Fool me once, shame on you. Fool me twice, shame on me.

My attitude toward the app world and web world is mixed. Reading the articles from the Web is Dead, Long Live the Web by Michael Wolff and Chris Anderson especially made an impact on me. Mainly, because I was not aware as Michael Wolff says at the beginning of the article about Yuri Milner owning several internet companies. The right side of the page became an ironic metaphor for cold war Russian Red as I read some of the article. However, I quickly realized that the right side had good points. The article itself wrests the blame back and forth in a unique way. Chris Anderson, on the left, does bring up good points that the fault of the turning of the digital content tide rests with us.

Both authors seem to agree that capitalism is part of the cause, because Anderson reports that it was inevitable and Wolff says that the blame rests with Megalomaniacs. In retrospect, both of them also agree on a point that human history revolves around the points of control, freedom, and the wresting back of control. This shatters my expectations, as I am in the free and open camp. I am not for censorship of anything. Yet, both writers come at the problem from the fact that freedom over control was never really inherent in human history, and as such this evolution of the internet is only natural to human history. I ideologically disagree at the most, yet I can see where they are coming from.

My ideological reasoning I will detail further. First, however, in the article: The Web is Dead: A Debate, both sides bring up points of Web 2.0, or programming for applications rather than the web. The debate includes what the web was and what it might end up being. Particularly, the debate is most interesting to me in the discussion of the differences between the app driven architectures versus the open web. In certain respects, the debaters mull over the idea of an internet operating system. I will include cloud computing in this debate now. Cloud Computing has taken off because of what Wolff and Anderson previously reported on.

My hesitation with cloud computing is that it goes back to the reasons that Linus Torvalds did what he did. Accordingly, he had to wait for a “frame” of time to do his work separately from others due to the fact of a centralized control through money over the freedom to do one’s work when one was able. I include Linus Torvalds and the Linux camp as well as the Open Source Programming community because I am in the open non-app web camp. I understand that technology can be affordable and is becoming more affordable. Yet, I am from the training in technology that applications need to be downloaded and installed individually on one’s desktop. The centralizing of apps through cloud computing remind me of the scares offered in the original Tron movie. In that, all of your programs need to run on a centralized computing system owned by one company.

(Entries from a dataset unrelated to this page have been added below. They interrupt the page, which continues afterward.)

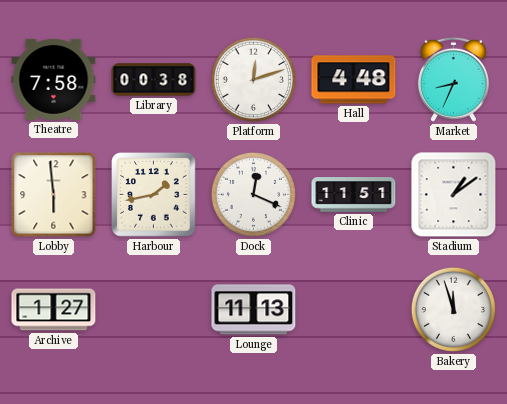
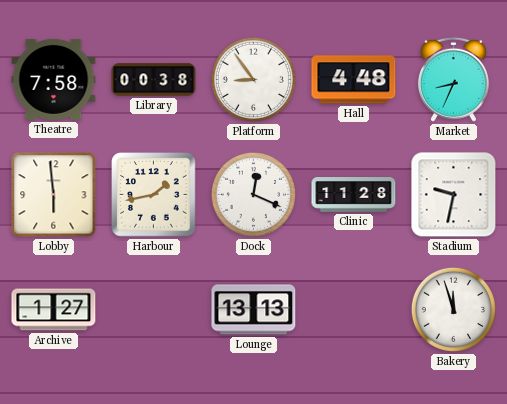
Platform: 12:12 -> 8:54
Clinic: 11:51 -> 11:28
Stadium: 1:09 -> 9:32
Lounge: 11:13 -> 13:13
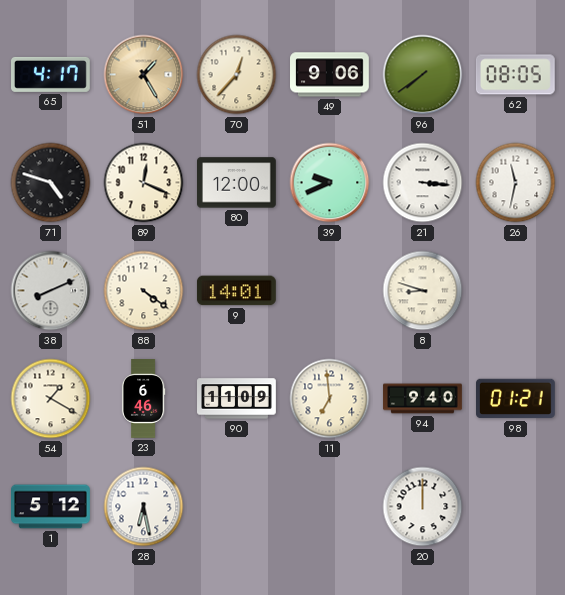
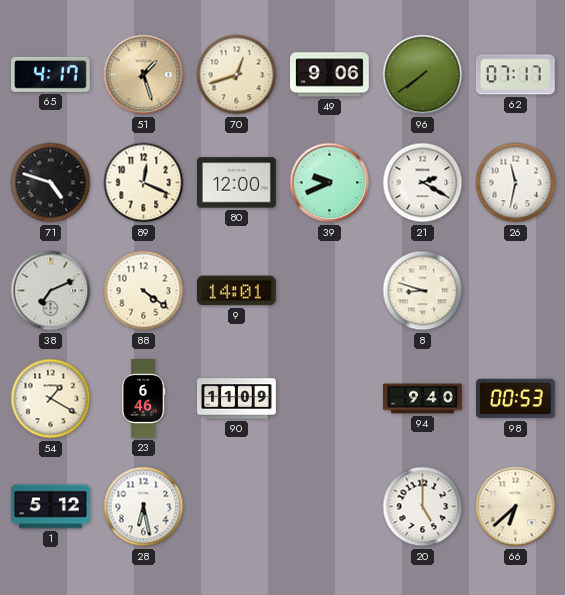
51: 1:25 -> 1:27
70: 12:37 -> 12:42
62: 08:05 -> 07:17
21: 3:16 -> 2:20
38: 8:11 -> 7:11
11: 6:59 -> none
98: 01:21 -> 00:53
20: 12:00 -> 5:00
66: none -> 6:38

The scare were about what could happen during the early days of IBM, Tandy (Radioshack) computers, RDRAM and other closed architectures. The fear was about one company having monopoly control over others so that everyone would have to go back to the manufacturer and no other manufacturer could make parts for another. I have a shell of a Tandy RLX 1000 sitting around that cannot work with modern monitors just because the plug is one pin off normal modern monitor plugins. The lessening of freedom of distribution of software circumvents the hardware in that way. However, with Apple, they’ve been able to make it work with a history of proprietary applications and hardware.

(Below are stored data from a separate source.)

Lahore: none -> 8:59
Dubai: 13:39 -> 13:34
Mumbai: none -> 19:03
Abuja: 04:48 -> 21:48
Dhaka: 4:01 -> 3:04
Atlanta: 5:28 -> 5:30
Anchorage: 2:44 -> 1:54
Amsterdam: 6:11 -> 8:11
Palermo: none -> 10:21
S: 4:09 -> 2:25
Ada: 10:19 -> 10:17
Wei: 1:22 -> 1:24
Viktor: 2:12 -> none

I realize that my point is moot because of the fact that we have many companies now in the app market and not just one. The main concern I have is that, due to going to these companies to get these apps, and having them hosted and served on their systems. Also, Anderson related that we as consumers want this app market. It also might seem to be a good idea for app makers to keep the pirating bootlegging community a step behind, but it remains a nuisance for the innovators and those that, like Torvalds, cannot afford the way of the apps.

As for me, I usually get uptight about having to type up longer papers or view longer documents on my phone. I don’t want to fall behind in knowledge and seem like I don’t want to adopt new technologies.  I am not able to afford a tablet so I may be behind the times that both of these articles bring into context. Yet, Oftentimes, I do not like to function solely the way of mobile. Mainly, my reasons were due to the fact that I had subpar internet connectivity that did not facilitate a web install because a gigabyte of data would take a day. I could not receive good wireless signal or get good wired connection until I switched to Verizon. So I had to focus on small connections, small files, and for my purposes of creative writing on the web, I never had to worry about big files.

However, since then, I love Google Drive and the backup feature that it provides. I watch videos and visit digital media sites normally when I’m behind a solid internet connection. Yet,I have a verizon phone and like third world countries that have seen a rise in mobile computing, I use my phone more when I am in places that I cannot get good desktop internet to. I prefer to use apps such as Facebook rather than access it by the mobile phone’s browser.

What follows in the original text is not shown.